- Task directions -
With the pictures omitted, set down exactly the lines from the one that contains "Awakens, Orvokki" through the last line of the data.

- Data for the task -
──────────

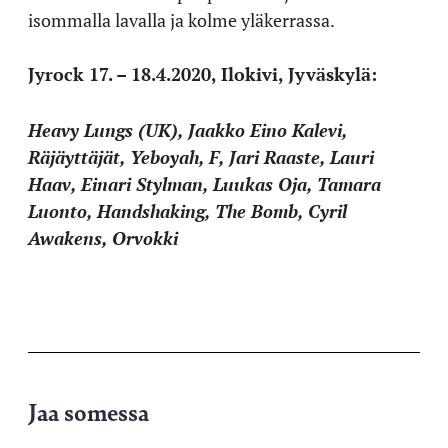
isommalla lavalla ja kolme yläkerrassa.
Jyrock 17. – 18.4.2020, Ilokivi, Jyväskylä:
Heavy Lungs (UK), Jaakko Eino Kalevi,
Räjäyttäjät, Yeboyah, F, Jari Raaste, Lauri
Haav, Einari Stylman, Luukas Oja, Tamara
Luonto, Handshaking, The Bomb, Cyril
Awakens, Orvokki
Jaa somessa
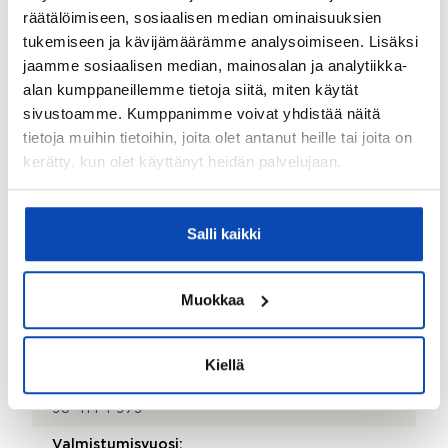
räätälöimiseen, sosiaalisen median ominaisuuksien
Ei
tukemiseen ja kävijämäärämme analysoimiseen. Lisäksi
Taloyhtiössä on antenni:
jaamme sosiaalisen median, mainosalan ja analytiikka-
Kyllä
alan kumppaneillemme tietoja siitä, miten käytät
sivustoamme. Kumppanimme voivat yhdistää näitä
Kohteen yleiskunto:
tietoja muihin tietoihin, joita olet antanut heille tai joita on
Hyvä
kerätty, kun olet käyttänyt heidän palvelujaan.
Kohde myydään kalustettuna:
Ei
Salli kaikki
Kauppaan ei kuulu:
Autotallin hyllyt.
Muokkaa
Kiinteistö
Kiellä
Kiinteistötunnus:
98-414-1-979
Valmistumisvuosi:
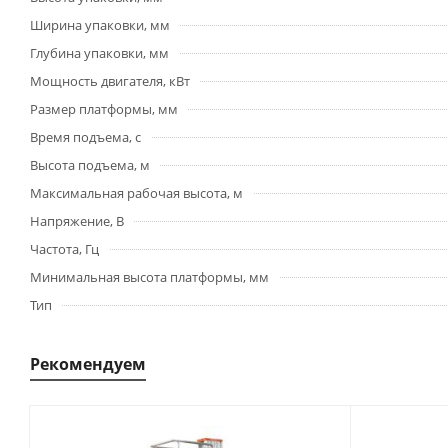
Ширина упаковки, мм
Глубина упаковки, мм
Мощность двигателя, кВт
Размер платформы, мм
Время подъема, с
Высота подъема, м
Максимальная рабочая высота, м
Напряжение, В
Частота, Гц
Минимальная высота платформы, мм
Тип
Рекомендуем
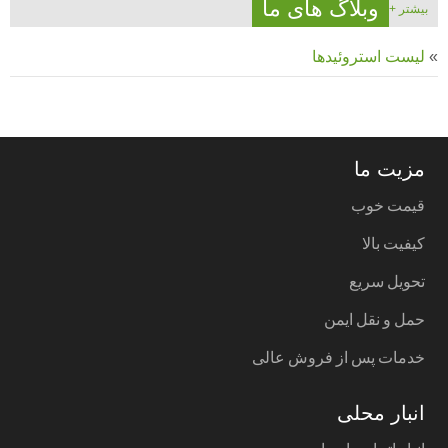
وبلاگ های ما
بیشتر +
لیست استروئیدها
مزیت ما
قیمت خوب
کیفیت بالا
تحویل سریع
حمل و نقل ایمن
خدمات پس از فروش عالی
انبار محلی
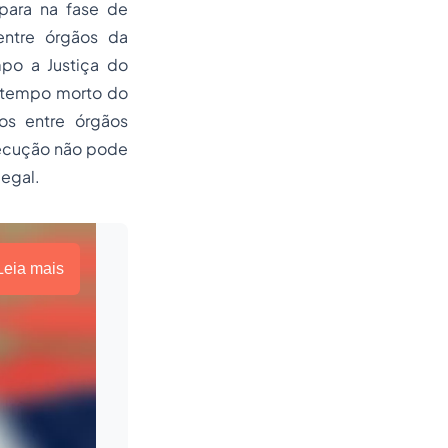
para na fase de
ntre órgãos da
mpo a Justiça do
 tempo morto do
os entre órgãos
execução não pode
legal.
Leia mais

──────────

- Answer for this exercise -
Awakens, Orvokki
Jaa somessa
räätälöimiseen, sosiaalisen median ominaisuuksien
Ei
tukemiseen ja kävijämäärämme analysoimiseen. Lisäksi
Taloyhtiössä on antenni:
jaamme sosiaalisen median, mainosalan ja analytiikka-
Kyllä
alan kumppaneillemme tietoja siitä, miten käytät
sivustoamme. Kumppanimme voivat yhdistää näitä
Kohteen yleiskunto:
tietoja muihin tietoihin, joita olet antanut heille tai joita on
Hyvä
kerätty, kun olet käyttänyt heidän palvelujaan.
Kohde myydään kalustettuna:
Ei
Salli kaikki
Kauppaan ei kuulu:
Autotallin hyllyt.
Muokkaa
Kiinteistö
Kiellä
Kiinteistötunnus:
98-414-1-979
Valmistumisvuosi:
Ширина упаковки, мм
Глубина упаковки, мм
Мощность двигателя, кВт
Размер платформы, мм
Время подъема, с
Высота подъема, м
Максимальная рабочая высота, м
Напряжение, В
Частота, Гц
Минимальная высота платформы, мм
Тип
Рекомендуем
وبلاگ های ما
بیشتر +
لیست استروئیدها
مزیت ما
قیمت خوب
کیفیت بالا
تحویل سریع
حمل و نقل ایمن
خدمات پس از فروش عالی
انبار محلی
para na fase de
ntre órgãos da
mpo a Justiça do
 tempo morto do
os entre órgãos
execução não pode
legal.
Leia mais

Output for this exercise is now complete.